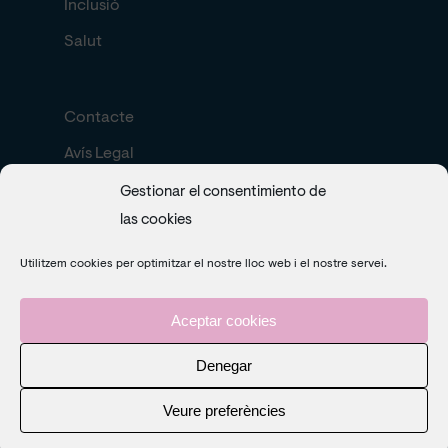
Inclusió
Salut
Contacte
Avís Legal
Política de cookies
Gestionar el consentimiento de
las cookies
Search
Utilitzem cookies per optimitzar el nostre lloc web i el nostre servei.
Aceptar cookies
Denegar
Veure preferències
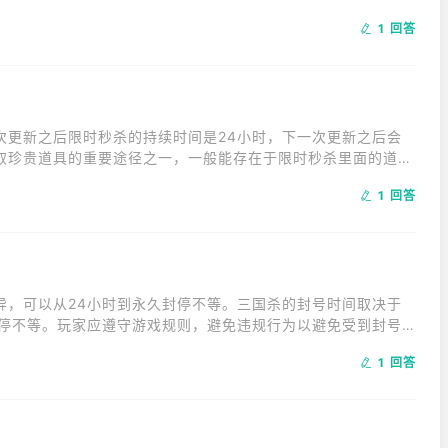
验,星级从低到高分别为二星银龙、三星金龙、四星玉龙、五星熔
1 回答
也会增加。
次更新之后限时秒杀的持续时间是24小时，下一次更新之后会
取珍贵道具的重要途径之一，一般能存在于限时秒杀里面的道具
上线，限时秒杀是游戏内玩家获取珍贵道具的重要途径之一。
1 回答
异，可以从24小时到永久封停不等。三国杀的封号时间取决于
封停不等。玩家应遵守游戏规则，避免违规行为以避免受到封号
1 回答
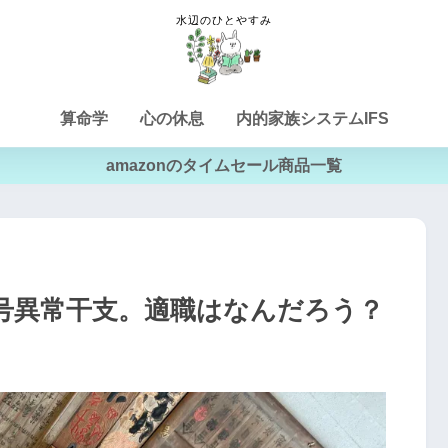
算命学
心の休息
内的家族システムIFS
amazonのタイムセール商品一覧
号異常干支。適職はなんだろう？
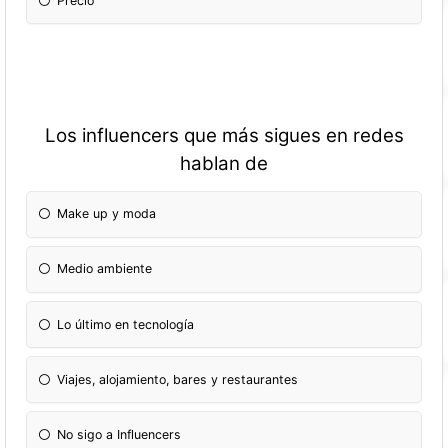
Precio
Los influencers que más sigues en redes
hablan de
Make up y moda
Medio ambiente
Lo último en tecnología
Viajes, alojamiento, bares y restaurantes
No sigo a Influencers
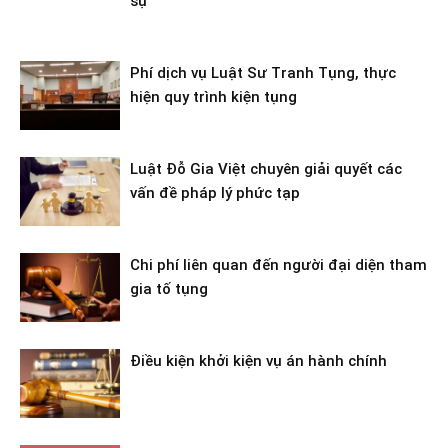
sự
Phí dịch vụ Luật Sư Tranh Tụng, thực
hiện quy trình kiện tụng
Luật Đỗ Gia Việt chuyên giải quyết các
vấn đề pháp lý phức tạp
Chi phí liên quan đến người đại diện tham
gia tố tụng
Điều kiện khởi kiện vụ án hành chính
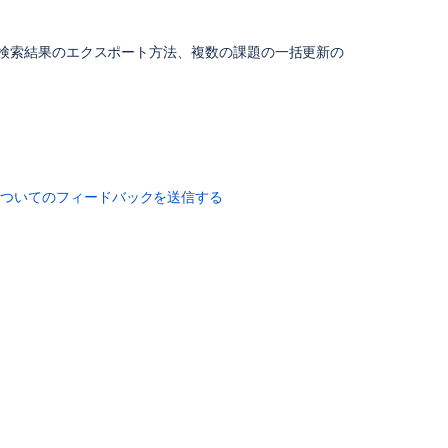
Mark
検索結果のエクスポート方法、複数の課題の一括更新の
Google
お
よ
び
Microsoft
広
告
向
についてのフィードバックを送信する
け
パ
ー
ト
ナ
ー
商
標
に
関
す
る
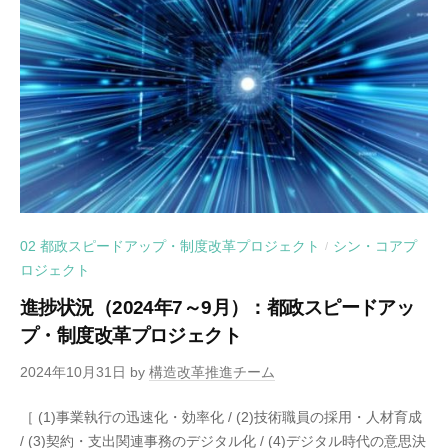
02 都政スピードアップ・制度改革プロジェクト
シン・コアプ
/
ロジェクト
進捗状況（2024年7～9月）：都政スピードアッ
プ・制度改革プロジェクト
2024年10月31日
by
構造改革推進チーム
［ (1)事業執行の迅速化・効率化 / (2)技術職員の採用・人材育成
/ (3)契約・支出関連事務のデジタル化 / (4)デジタル時代の意思決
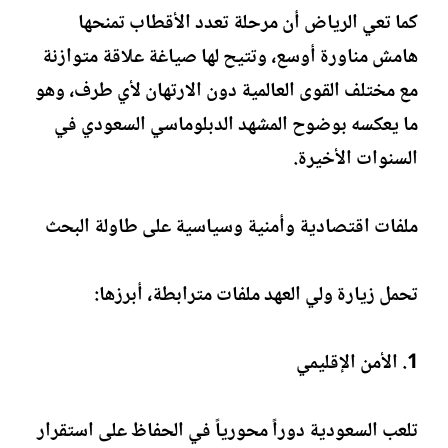
كما تعي الرياض أن مرحلة تعدد الأقطاب تمنحها
هامش مناورة أوسع، وتتيح لها صياغة علاقة متوازنة
مع مختلف القوى العالمية دون الارتهان لأي طرف، وهو
ما يعكسه بوضوح المشهد الدبلوماسي السعودي في
السنوات الأخيرة.
ملفات اقتصادية وأمنية وسياسية على طاولة البحث
تحمل زيارة ولي العهد ملفات مترابطة، أبرزها:
1. الأمن الإقليمي
تلعب السعودية دوراً محورياً في الحفاظ على استقرار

┄┄┄┄┄┄┄┄┄┄

*Assigned task*
The line with "مع مختلف القوى" and all the lines after it in the records above are to be output exactly, with nothing added.

*Answer area*
مع مختلف القوى العالمية دون الارتهان لأي طرف، وهو
ما يعكسه بوضوح المشهد الدبلوماسي السعودي في
السنوات الأخيرة.
ملفات اقتصادية وأمنية وسياسية على طاولة البحث
تحمل زيارة ولي العهد ملفات مترابطة، أبرزها:
1. الأمن الإقليمي
تلعب السعودية دوراً محورياً في الحفاظ على استقرار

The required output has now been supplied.